Putting history in its proper place

This shift to teaching cut-points of distributions first practically and then using Excel is part of a move to dump some of the parts of statistics that are largely of historical value only. A lot of classical statistics was invented for a period when experiments were hard to do and very expensive, but they just aren’t as important anymore, or they have been superseded. For example no one uses correlation as a measure of the relationship between two variables anymore – we just use regression, because it’s much more flexible and by associating the relationship between two variables directly with the line through their scatter plot you force students to think about the possibility that a linear model is inadequate. So why bother teaching correlation in this context at all? I teach correlation as a stepping stone to understanding the challenges of longitudinal modeling, and so that students can understand the concept of non-independent observations – not because correlation is a useful tool in its own right – but I think a lot of courses teach it as if it still had the importance it had when it was first used back in the day. I think we could probably even – as a whole community – rejig the way we write basic statistical tests (such as the Z test) so that they don’t rely on calculating a standardized test statistic – there’s no reason modern statistical software needs to calculate a test statistic standardized to N(0,1), but the need to standardize adds a layer of complexity to understanding the theory of testing. Could we rejig our statistical practice so that this standardization process is recognized as a throwback to a time when we only had tables of cut-off points for N(0,1)?

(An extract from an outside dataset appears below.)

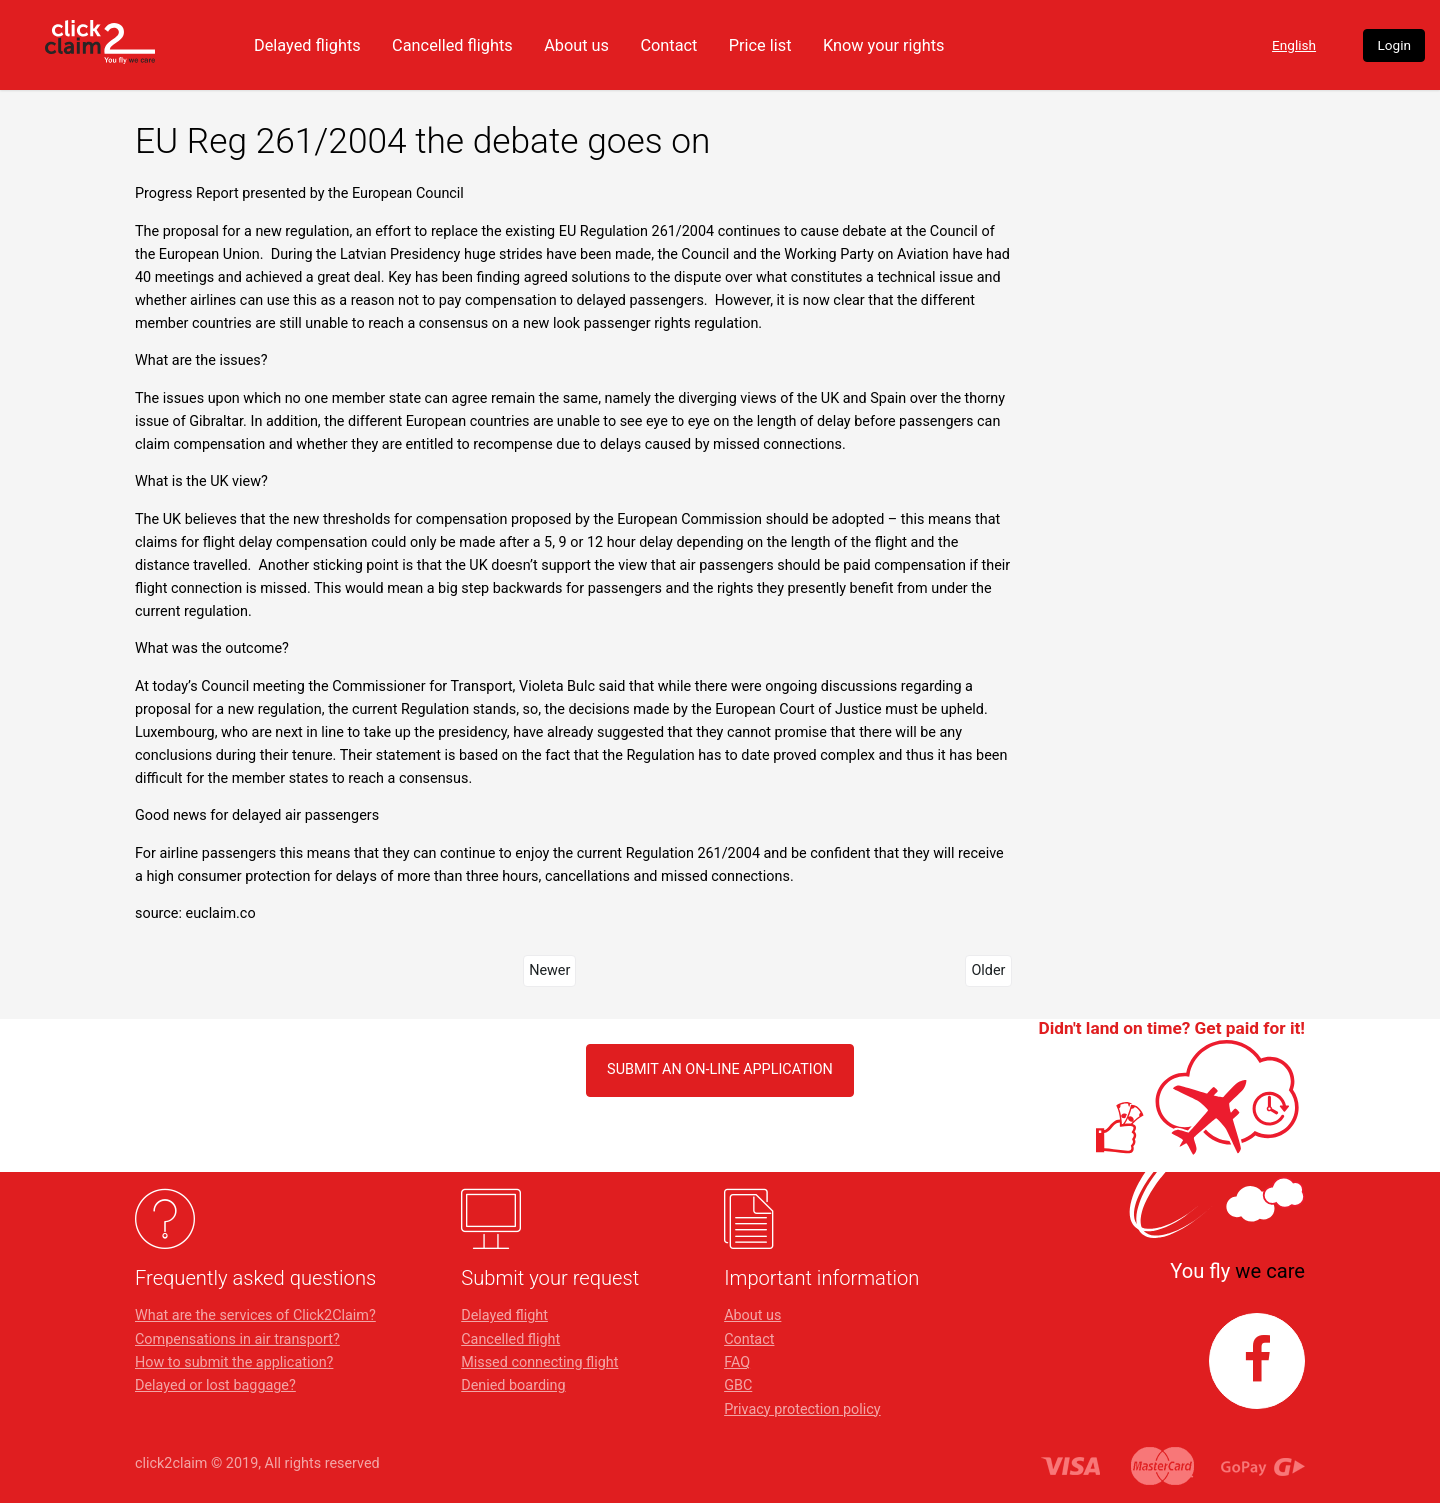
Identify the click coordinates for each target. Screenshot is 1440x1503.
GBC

Should we forget about the T-test and non-parametric tests?

Following on from these questions, I wonder about the T-test and non-parametric tests. If you are working in epidemiology it is highly unlikely that in the modern era you will only have 30 or 40 observations. You won’t get into the Lancet without doing a major multi-country study with tens or hundreds of thousands of observations. In this case, the difference between a T-test and a Z-test for a mean is going to be … irrelevant. Should we consider teaching T-tests as a historical oddity, something that you only really need to care about in a few rare fields of modern science? Every other field of physical science makes approximations all the time, but for some reason in statistics we insist on carefully distinguishing between Z- and T-tests, instead of saying “the assumptions of the Z-test don’t work in small samples (that you shouldn’t be relying on anyway).” I know this is not theoretically correct, but with students outside of the physical/engineering sciences, it just adds extra confusion. I compromise on this by explaining the test in full as a basic test, but then pointing out how irrelevant the difference is in the modern world of massive samples.

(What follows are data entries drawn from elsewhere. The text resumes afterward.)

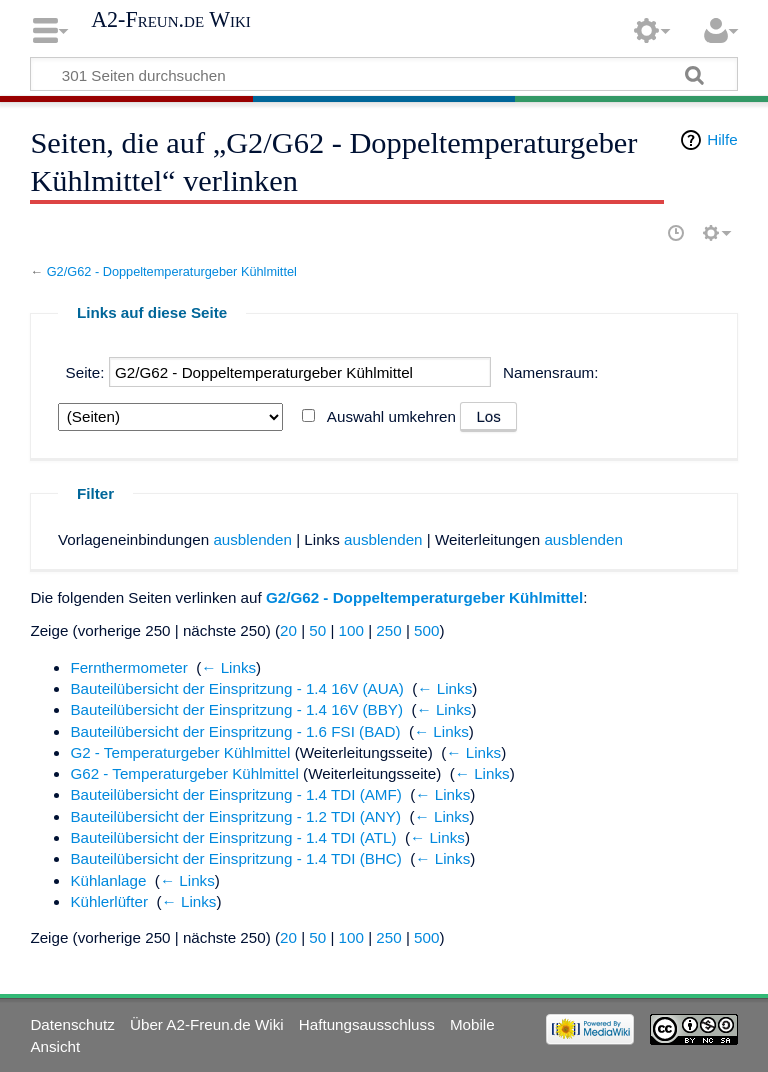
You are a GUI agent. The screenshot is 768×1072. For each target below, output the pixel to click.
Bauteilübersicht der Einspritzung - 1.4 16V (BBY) (236, 709)
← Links (228, 667)
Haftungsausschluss (367, 1024)
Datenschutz (72, 1024)
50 (317, 630)
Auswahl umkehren (391, 416)
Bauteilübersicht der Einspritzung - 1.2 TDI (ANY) (235, 816)
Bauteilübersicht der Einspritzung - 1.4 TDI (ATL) (233, 837)
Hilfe (722, 139)
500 (426, 630)
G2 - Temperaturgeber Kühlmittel (180, 752)
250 (388, 630)
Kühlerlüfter (109, 901)
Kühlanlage (108, 880)
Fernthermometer (128, 667)
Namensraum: (550, 372)
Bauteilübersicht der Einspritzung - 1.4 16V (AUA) (236, 688)
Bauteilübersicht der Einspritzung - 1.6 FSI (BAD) (235, 731)
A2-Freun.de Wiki (171, 20)
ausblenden (252, 539)
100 (351, 630)
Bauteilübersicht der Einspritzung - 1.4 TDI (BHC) (235, 858)
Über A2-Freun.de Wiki (207, 1024)
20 (288, 630)
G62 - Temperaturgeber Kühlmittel (184, 773)
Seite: (85, 372)
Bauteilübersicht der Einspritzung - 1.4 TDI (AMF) (235, 794)
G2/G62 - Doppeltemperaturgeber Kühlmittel (172, 271)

I think the same might apply to non-parametric tests – we just don’t use them, and the theory of non-parametric statistics is so much richer and more profound than one would ever realize from studying the Wilcoxon Rank-Sum test. Should we bother with tests that are under-powered, and that get many students mired in confusion over when the Central Limit Theorem holds, and what test to use in what setting? Especially in epidemiology, where we will almost always be working with binary outcomes?

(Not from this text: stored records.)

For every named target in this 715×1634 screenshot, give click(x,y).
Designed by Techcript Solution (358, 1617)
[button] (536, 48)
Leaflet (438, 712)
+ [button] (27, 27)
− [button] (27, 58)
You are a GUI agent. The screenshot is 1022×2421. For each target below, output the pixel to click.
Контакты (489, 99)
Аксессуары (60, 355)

My students seemed to enjoy and benefit from the dice class. I certainly find they grasp the issue of critical points in the distributions more easily if they work from Excel than from tables, and I think it helps them to get a sense of what’s important if we teach some other aspects of the topic as being accidents of history rather than essential parts of theory. Are there other things that we can change? Are there other ways we can make this very beautiful, profound topic interesting and accessible to people with limited mathematical background and even more limited mathematical patience? I think there are, and we should strive to find them.